Mike via Rajesh Jain
Interesting idea about how with the increasing bandwidth availability to the end user, one needn't have a desktop at all, but a remote terminal - either completely dumb peripheral, ie., just a screen, keyboard, mouse and network connectivity or all of that with a bit of local processing power and local storage - running an OS from a remote machine, running applications from remote machines and storing data either remotely or locally or in both the places.
I use Windows XP. Over the last week, I was affected by some virus despite XP service pack 2, Norton Anti-virus with uptodate patches, a firewall, Firefox & Thunderbird (and not IE and other dirty mail clients) etc. I had to completely reinstall everything and preserve my data. Cut & paste did not work, copy or move across folders did not work. Safe mode didn't work. Even if I had a CD writer in my laptop (which I do not have) it wouldn't have helped.
Linux came to my rescue. I could boot my machine with my Linux partition, mount the windows NTFS as a drive, transfer the data over the network to another machine with a DVD write, then recover my laptop. Atleast the IBM laptops come up with a one button factory recovery module. Thereafter, I had to upgrade the system from service patches, anti-virus updates, hundreds of utilities that I use (from Murasu Anjal Pro onwards) and what not. Then restore my mail folders.
I could do most of this in a single day. Very few can.
Mike's model could work very well for such folks.

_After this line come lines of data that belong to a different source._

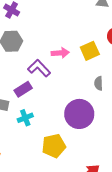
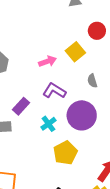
purple L-shape: (39, 68) -> (54, 91), moved
cyan cross: (25, 118) -> (48, 124), moved

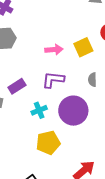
purple L-shape: (54, 91) -> (53, 80), turned -40

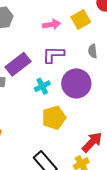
purple rectangle: (17, 86) -> (18, 64), size x1.4

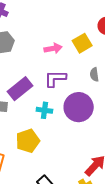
cyan cross: (42, 86) -> (44, 110), turned 35
yellow pentagon: (54, 118) -> (28, 141), moved

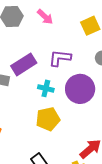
pink arrow: (53, 48) -> (45, 17), moved, turned 48
yellow pentagon: (28, 141) -> (48, 119), moved

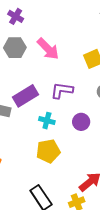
pink arrow: (45, 17) -> (48, 49), size x1.4
purple circle: (80, 89) -> (81, 122), size x0.6

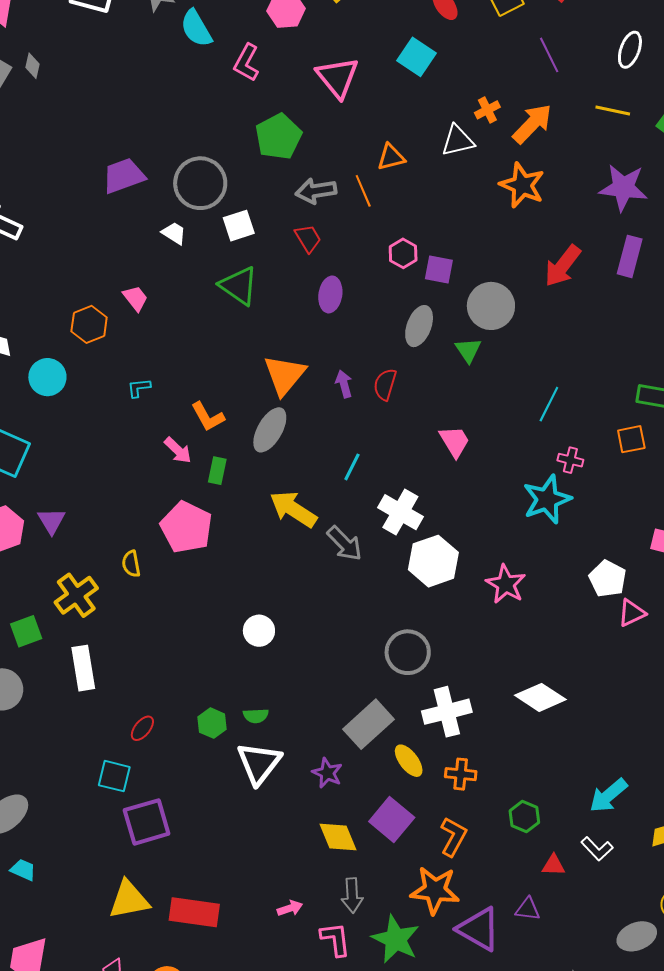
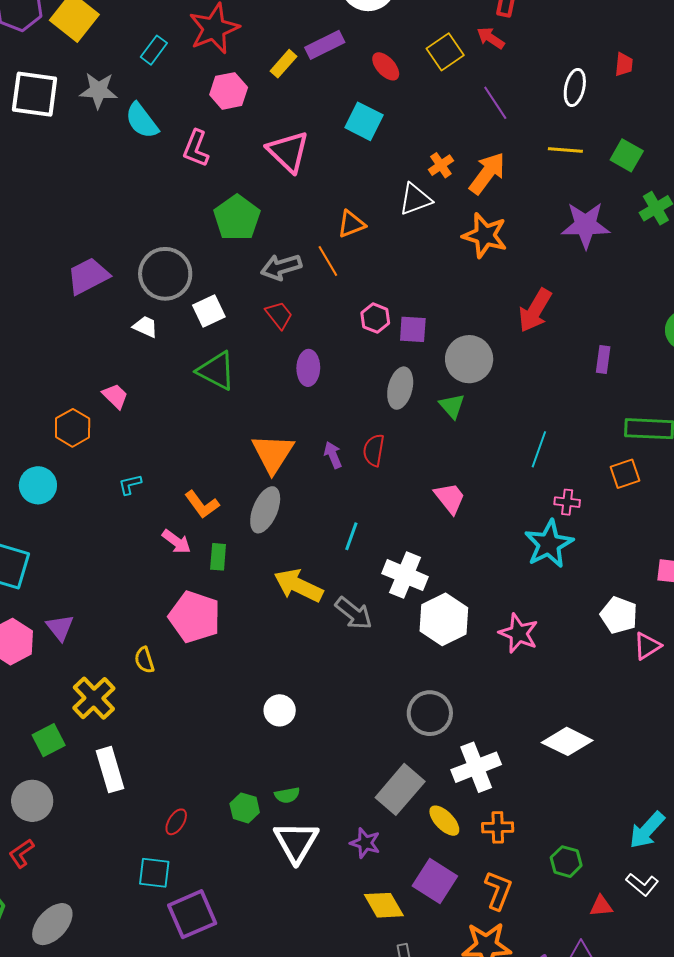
purple rectangle: (630, 256) -> (603, 360), moved, size x0.7

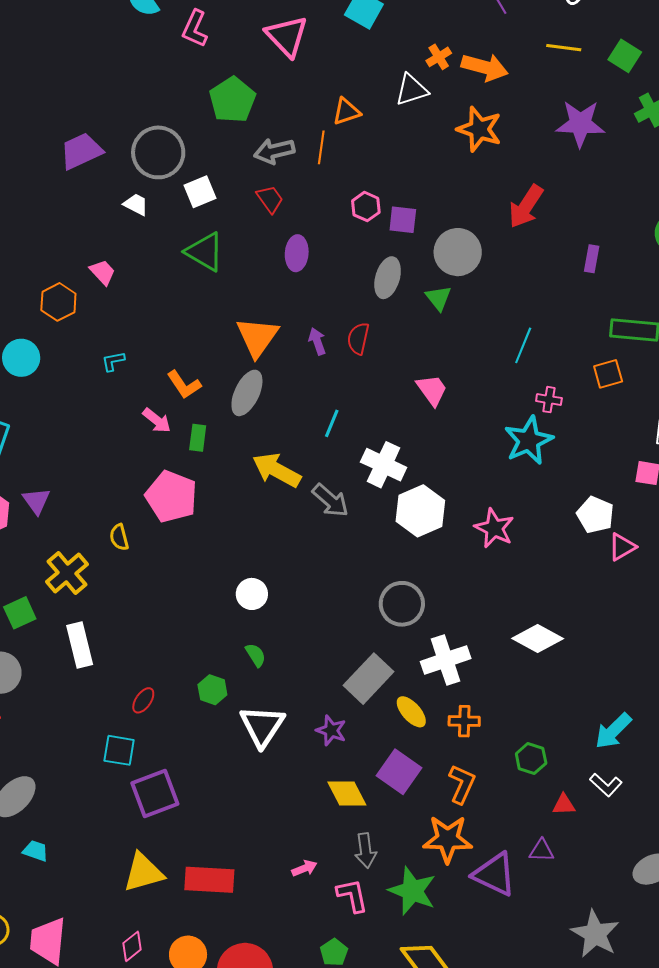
orange arrow: (487, 173) -> (485, 67), turned 66
orange line: (328, 261) -> (321, 147), turned 36
green semicircle: (287, 795) -> (256, 655), moved, turned -115

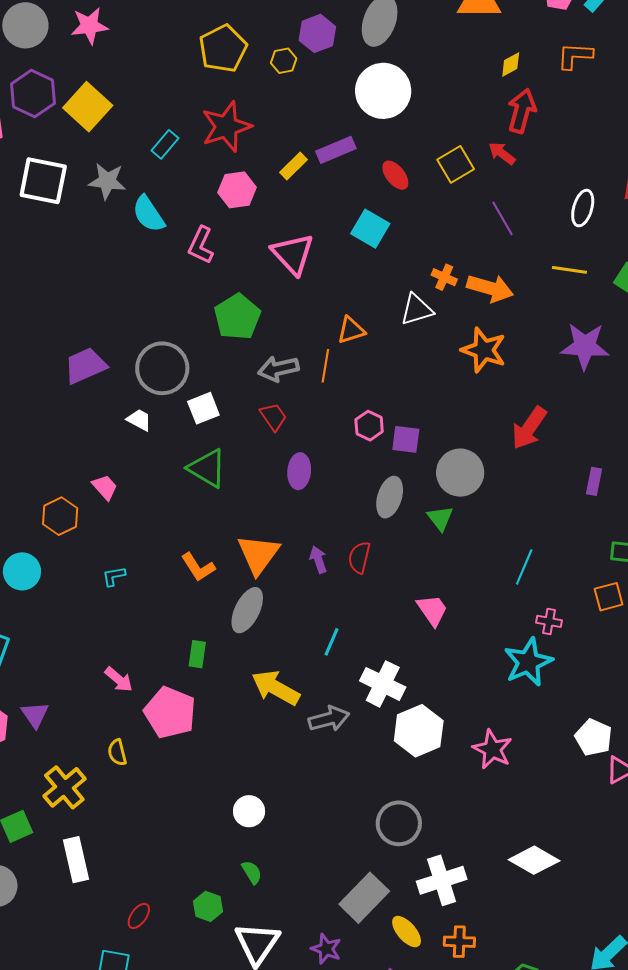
orange cross: (439, 57) -> (444, 277), turned -35
orange L-shape: (184, 385) -> (198, 567), moved
pink arrow: (157, 420) -> (119, 679), moved
gray arrow: (330, 500) -> (329, 719), turned -57

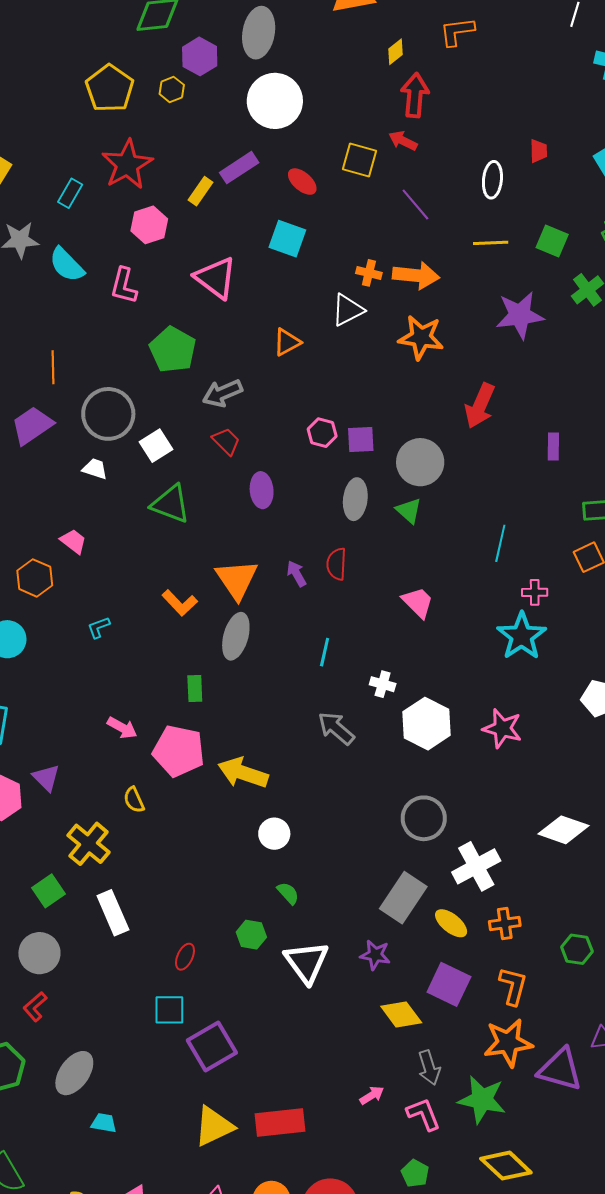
yellow square: (456, 164) -> (360, 160), turned -33
orange line: (325, 366) -> (53, 367), moved
white cross: (383, 684) -> (383, 684), size x0.6
yellow arrow: (276, 688) -> (243, 773), moved
gray arrow: (329, 719) -> (336, 728), turned -114

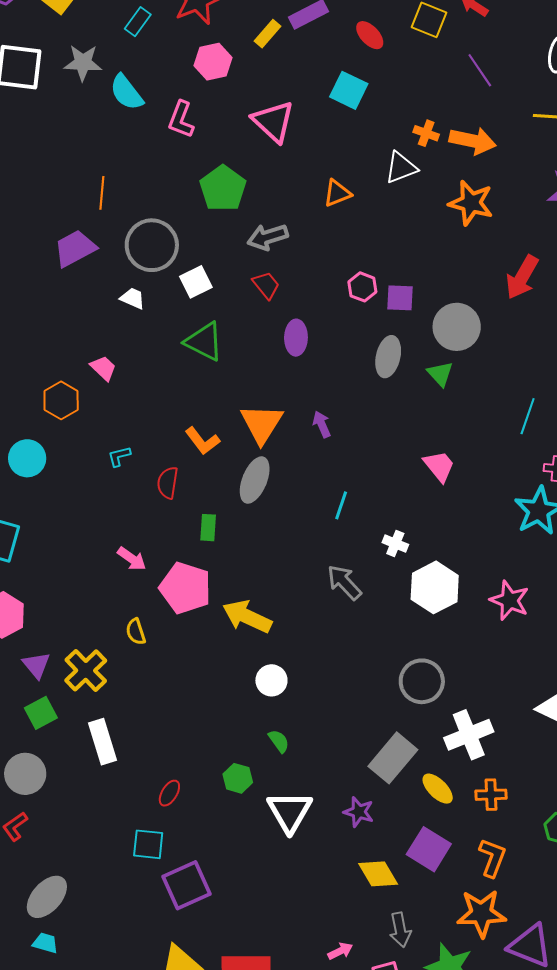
red semicircle: (337, 564) -> (168, 483), moved
purple triangle: (46, 778) -> (36, 665), moved
cyan trapezoid: (104, 1123) -> (45, 943), moved

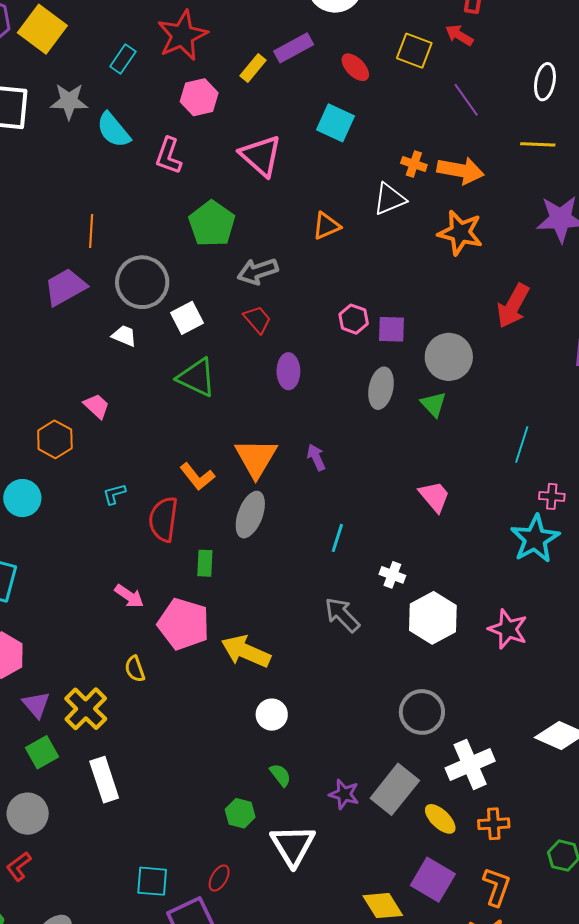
red semicircle: (168, 483) -> (163, 519), size x1.4
red ellipse: (169, 793) -> (219, 878), moved
purple star: (359, 812) -> (344, 794), moved

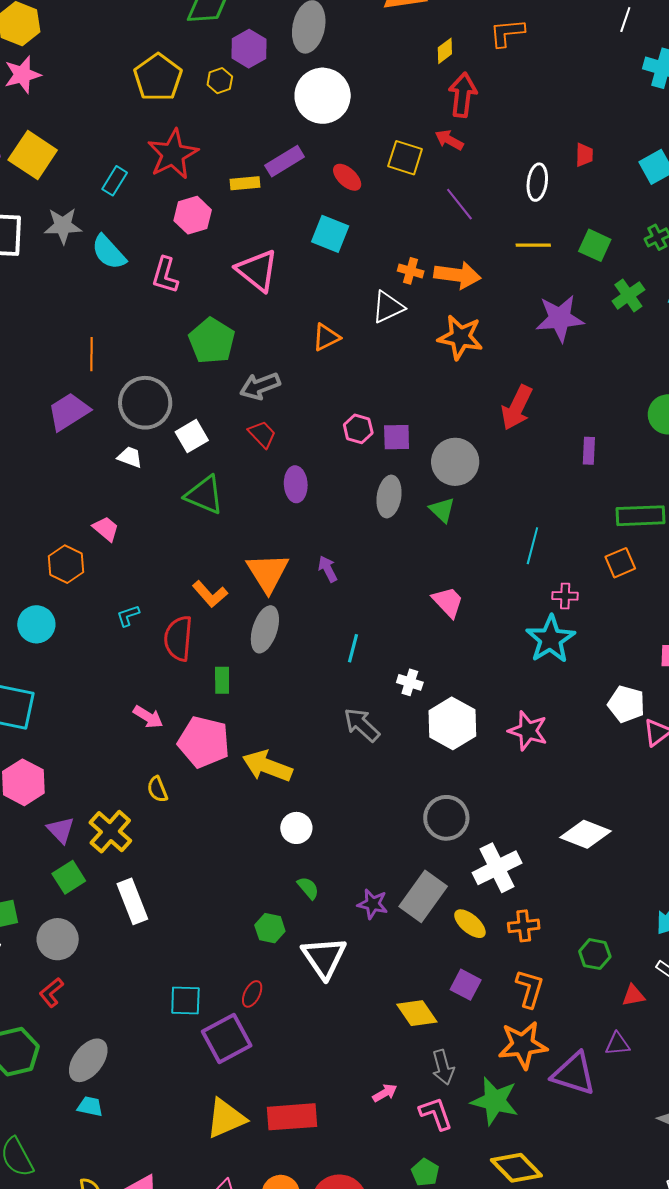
yellow rectangle: (253, 68) -> (245, 183), turned 48
purple square: (433, 880) -> (466, 985), size x0.7

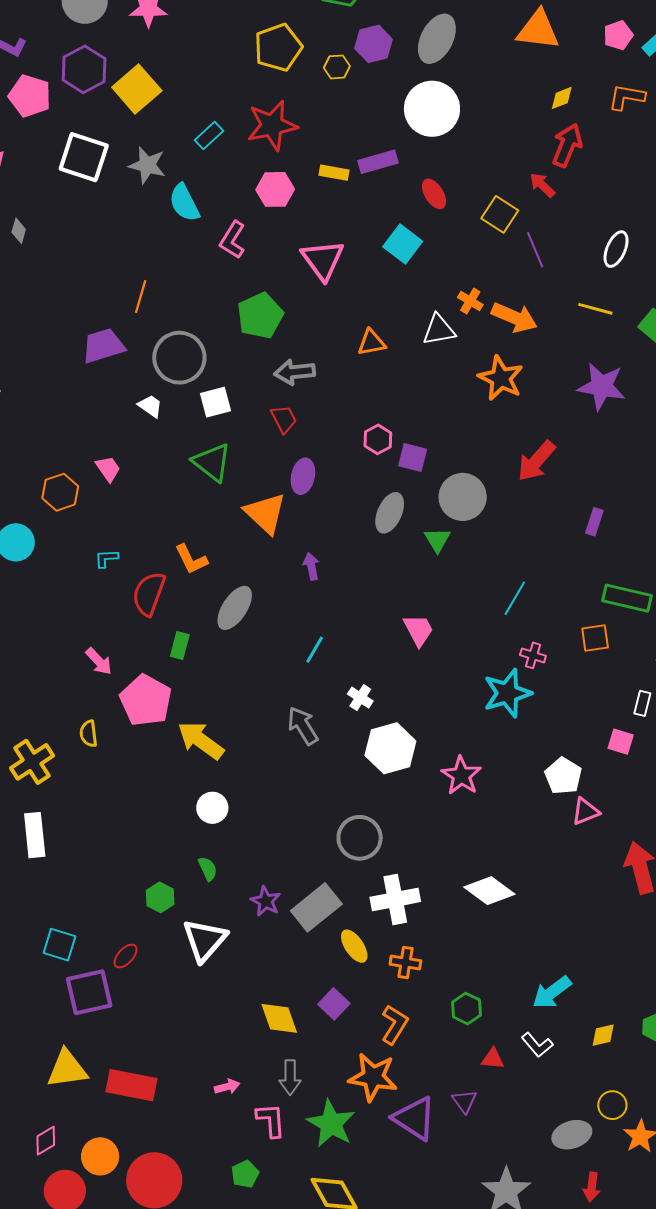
yellow square: (405, 158) -> (500, 214), moved
orange triangle: (268, 573) -> (265, 513), moved, turned -30
purple triangle: (617, 1044) -> (464, 1101), turned 44

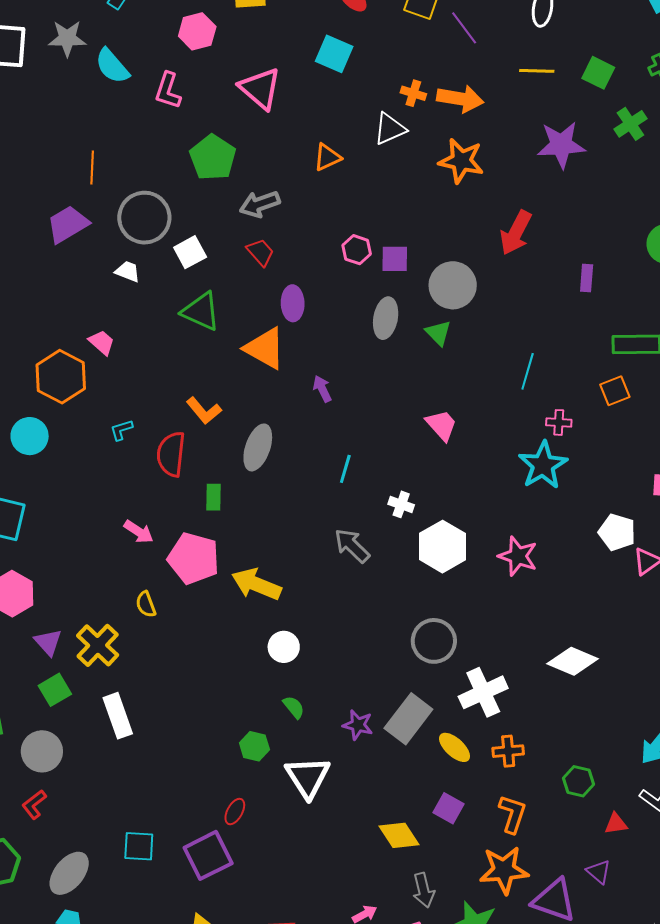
orange hexagon: (60, 492) -> (61, 377), size x1.4
cyan square: (60, 945) -> (139, 846), moved

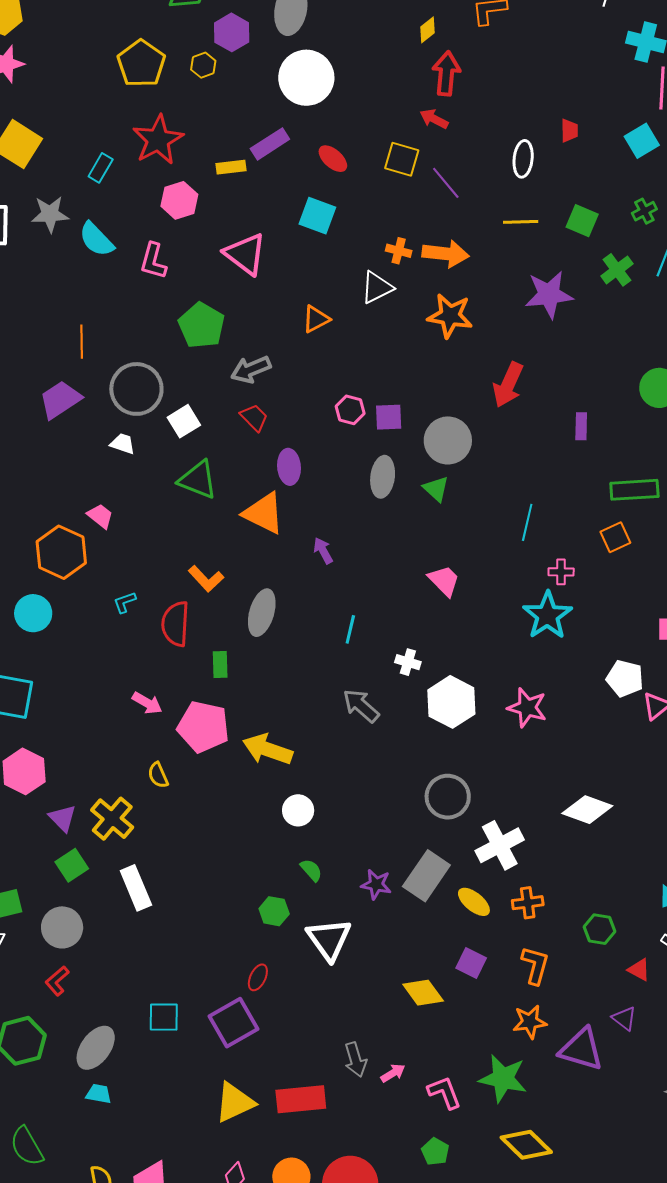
red triangle: (616, 824) -> (639, 970), turned 40
orange star: (504, 870) -> (530, 1022), size x0.7
gray arrow: (424, 890) -> (355, 1060), moved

I was also thinking about another model. The problem with the current Microsoft OS is that the OS kernel, the application programs and a darn thing called registry, along with user data resides in the same disk with complete read/write access. This is how virus spreads. Trojans galore.
Instead, if the OS and application along with startup parameters (aka registry) are stored in a read-only CD which is created in a carefully maintained machine and booting is always from this CD, viruses can be controlled considerably. Any user data affected by the viruses can at best only destroy the user data. It cannot affect the OS, the applications etc. It may quite be possible to manage the integrity of the user data. At least one can have multiple backups and cleanup will be possible.
This user data could be a in the form of proper hard drive or a flash memory (which are fast going towards 1 GB in a USB), or a CD/DVD RW. Then, I can walk around with just two CDs, or one CD-R (or DVD-R) and another CD-RW/DVD-RW and use anybody's computer (if the cybercafe' wallah allows me) and convert that into my desktop temporarily.
I will boot with my CD/DVD, get my desktop environment and my set of applications, my own data and do the necessary computing and move on.
The need for the above is because in a place like India, affordable, high bandwidth is still years away.